Real Passion, Real business
Chasm of Mistrust
Commericalisation Pure or Applied?
How to inspire commercialisation in research scientists?
This is not a rhetorical question – it is a real problem that I don't have the answer to.
How to get people from the pure science elements of education to engage meaningfully with commercialisation either as academics or for a non-academic career choice.
Education across Europe defines people very early as scientists and encourages focus on the discipline, sometimes preventing access to other subjects which encourage entrepreneurship. Combinations such as Economics and Chemistry are rarely offered as Joint Honours – particularly in the UK.
So how do we enable our scientists to truly explore their ability and affinity for business?

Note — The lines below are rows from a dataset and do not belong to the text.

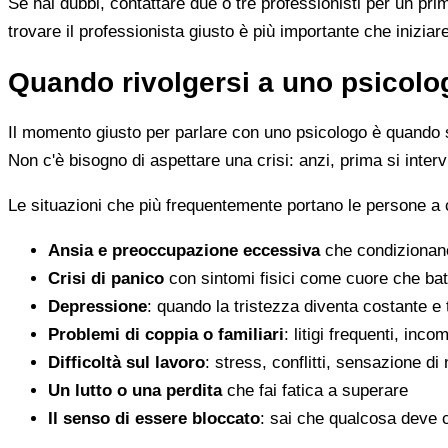
Se hai dubbi, contattare due o tre professionisti per un pr
trovare il professionista giusto è più importante che iniziar
Quando rivolgersi a uno psicolog
Il momento giusto per parlare con uno psicologo è quando s
Non c'è bisogno di aspettare una crisi: anzi, prima si inter
Le situazioni che più frequentemente portano le persone a 
Ansia e preoccupazione eccessiva
che condizionano
Crisi di panico
con sintomi fisici come cuore che batt
Depressione
: quando la tristezza diventa costante e
Problemi di coppia o familiari
: litigi frequenti, inc
Difficoltà sul lavoro
: stress, conflitti, sensazione di
Un lutto o una perdita
che fai fatica a superare
Il senso di essere bloccato
: sai che qualcosa deve 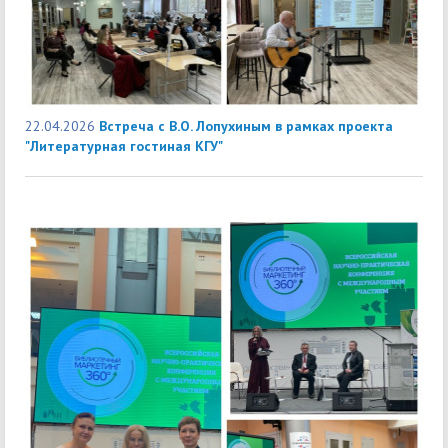
22.04.2026
Встреча с В.О. Лопухиным в рамках проекта
"Литературная гостиная КГУ"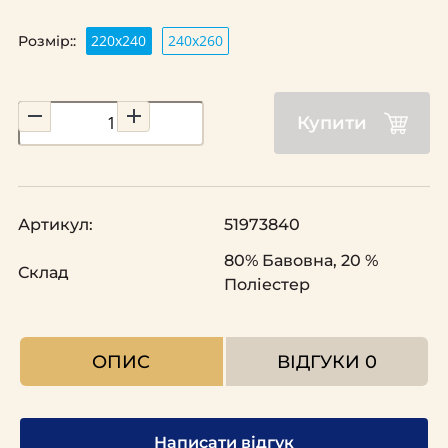
220х240
240х260
Розмір::
Купити
Артикул:
51973840
80% Бавовна, 20 %
Склад
Поліестер
ОПИС
ВІДГУКИ
0
Написати відгук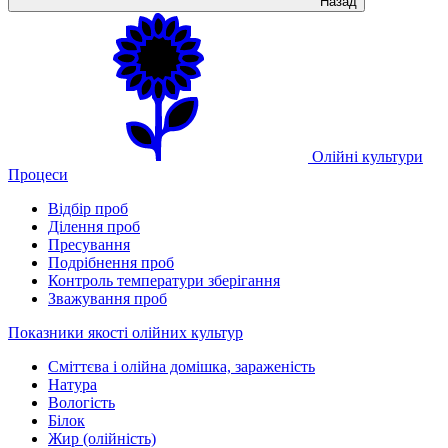
Назад
Олійні культури
Процеси
Відбір проб
Ділення проб
Пресування
Подрібнення проб
Контроль температури зберігання
Зважування проб
Показники якості олійних культур
Сміттєва і олійна домішка, зараженість
Натура
Вологість
Білок
Жир (олійність)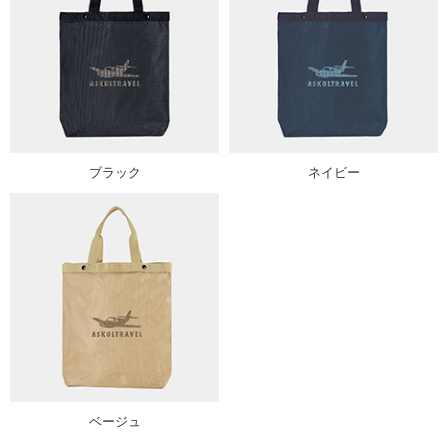
ブラック
ネイビー
ベージュ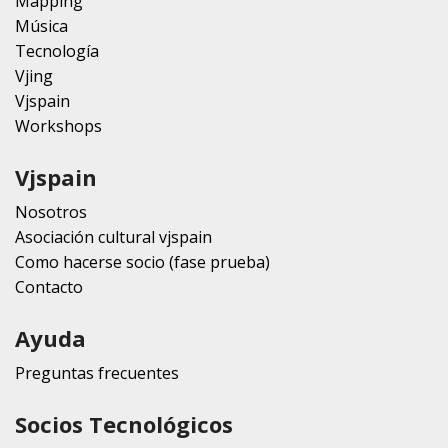
Mapping
Música
Tecnología
Vjing
Vjspain
Workshops
Vjspain
Nosotros
Asociación cultural vjspain
Como hacerse socio (fase prueba)
Contacto
Ayuda
Preguntas frecuentes
Socios Tecnológicos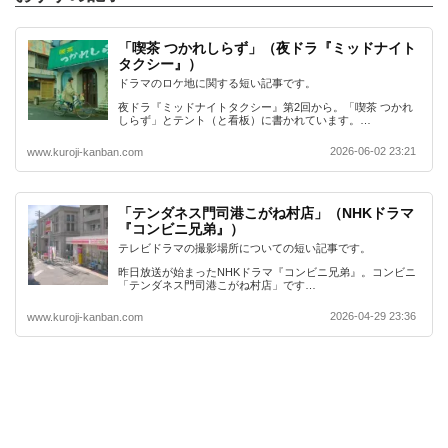
「喫茶 つかれしらず」（夜ドラ『ミッドナイト
タクシー』）
ドラマのロケ地に関する短い記事です。
夜ドラ『ミッドナイトタクシー』第2回から。「喫茶 つかれ
しらず」とテント（と看板）に書かれています。…
2026-06-02 23:21
www.kuroji-kanban.com
「テンダネス門司港こがね村店」（NHKドラマ
『コンビニ兄弟』）
テレビドラマの撮影場所についての短い記事です。
昨日放送が始まったNHKドラマ『コンビニ兄弟』。コンビニ
「テンダネス門司港こがね村店」です…
2026-04-29 23:36
www.kuroji-kanban.com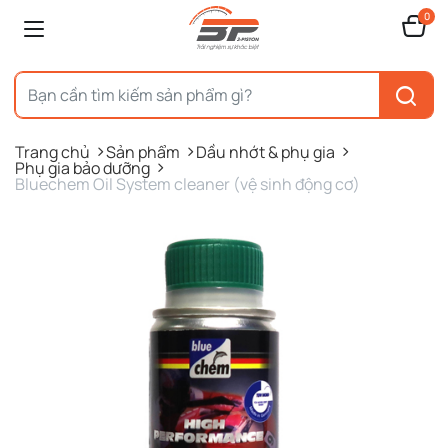
0
Trang chủ
Sản phẩm
Dầu nhớt & phụ gia
Phụ gia bảo dưỡng
Bluechem Oil System cleaner (vệ sinh động cơ)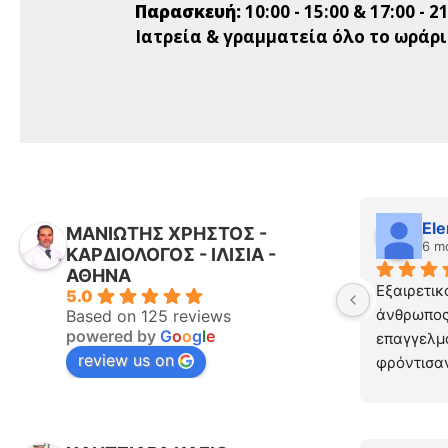
Παρασκευή:
10:00 - 15:00 & 17:00 - 2
Ιατρεία & γραμματεία όλο το ωράρ
El
ΜΑΝΙΩΤΗΣ ΧΡΗΣΤΟΣ -
6 m
ΚΑΡΔΙΟΛΟΓΟΣ - ΙΛΙΣΙΑ -
ΑΘΗΝΑ
Εξαιρετικ
5.0
άνθρωπος!
Based on 125 reviews
powered by
G
o
o
g
l
e
επαγγελμα
review us on
φρόντισαν
του ραντε
Με άκουσε
εξέτασε μ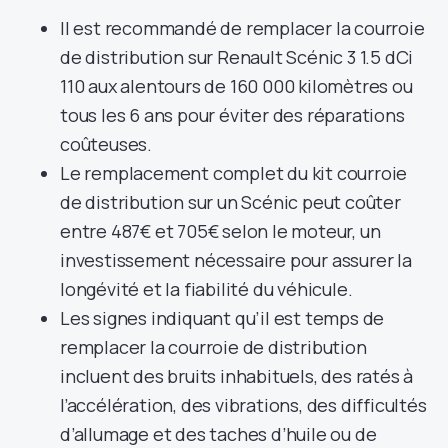
Il est recommandé de remplacer la courroie
de distribution sur Renault Scénic 3 1.5 dCi
110 aux alentours de 160 000 kilomètres ou
tous les 6 ans pour éviter des réparations
coûteuses.
Le remplacement complet du kit courroie
de distribution sur un Scénic peut coûter
entre 487€ et 705€ selon le moteur, un
investissement nécessaire pour assurer la
longévité et la fiabilité du véhicule.
Les signes indiquant qu’il est temps de
remplacer la courroie de distribution
incluent des bruits inhabituels, des ratés à
l’accélération, des vibrations, des difficultés
d’allumage et des taches d’huile ou de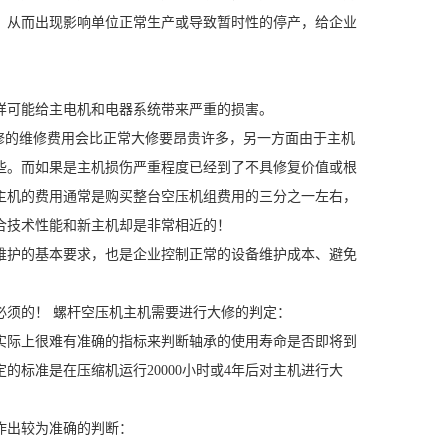
，从而出现影响单位正常生产或导致暂时性的停产，给企业
可能给主电机和电器系统带来严重的损害。
的维修费用会比正常大修要昂贵许多，另一方面由于主机
些。而如果是主机损伤严重程度已经到了不具修复价值或根
主机的费用通常是购买整台空压机组费用的三分之一左右，
合技术性能和新主机却是非常相近的！
护的基本要求，也是企业控制正常的设备维护成本、避免
须的！ 螺杆空压机主机需要进行大修的判定：
际上很难有准确的指标来判断轴承的使用寿命是否即将到
标准是在压缩机运行20000小时或4年后对主机进行大
作出较为准确的判断：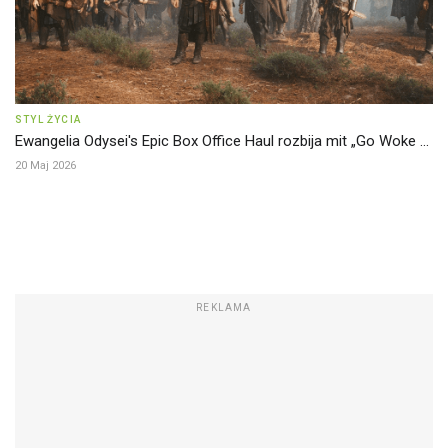
STYL ŻYCIA
Ewangelia Odysei's Epic Box Office Haul rozbija mit „Go Woke ...
20 Maj 2026
REKLAMA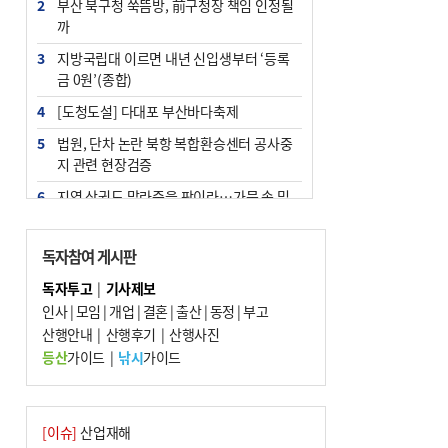
2
부산 북구청 쑥뜸방, 前구청장 책임 인정될
까
3
지방국립대 이르면 내년 신입생부터 ‘등록
금 0원’(종합)
4
[도청도설] 다대포 부산바다축제
5
법원, 단차 논란 북항 복합환승센터 공사중
지 관련 현장검증
6
지역 상권도 말라죽을 판이라…가뭄 속 밀
양물축제 강행 논란
7
통영시민 추석 전 35만 원 받는다
독자참여 게시판
8
부산 철강공장 50대 노동자 추락사
독자투고
|
기사제보
인사
|
모임
|
개업
|
결혼
|
출산
|
동정
|
부고
9
국힘 부산시당, ‘정이한 조력’ 시의원 윤리
산행안내
위에…‘한동훈 지지’도 신고접수
|
산행후기
|
산행사진
등산
가이드
|
낚시
가이드
10
탄소흡수력 높여 폭염 대응…부산 도시숲
지도 다시 그린다
[이슈]
산업재해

Not just in understanding the financial aspects of funding or running a business, but to explore their natural ability to communicate, their aptitude for sales, for marketing, for creative thinking and new product design?
Too many scientists think that sales are unimportant, and lack ethics; that marketing is all baloney and unnecessary but the reality is without sales there is no company or money making opportunity - even to fund their further research.
Business games such as Young Entrepreneur Scheme are great vehicles to allow academic engagement with commercialisation, but overall only a low percentage of students take this opportunity, often because they don't understand or appreciate the benefits of the interaction with others from different institutions or even just how a change of scene and time out of the lab can open your mind to new ideas.
Sometimes academic supervisors or teachers in high schools themselves don't appreciate the benefits of these types of event for widening self-knowledge and “putting people in touch with their non-technical skills” and can't support and encourage, or demand, participation from their pupils.
So how do we do it? How across Europe in particular, do we manage to bridge the gap between science and sales and get more people to realise that sales and marketing careers exist, are enjoyable and allow them to use their science to the benefit of themselves and their companies.
It is a fact that the companies need them – 80% of small companies fail because of lack of sales not because their technology didn't work.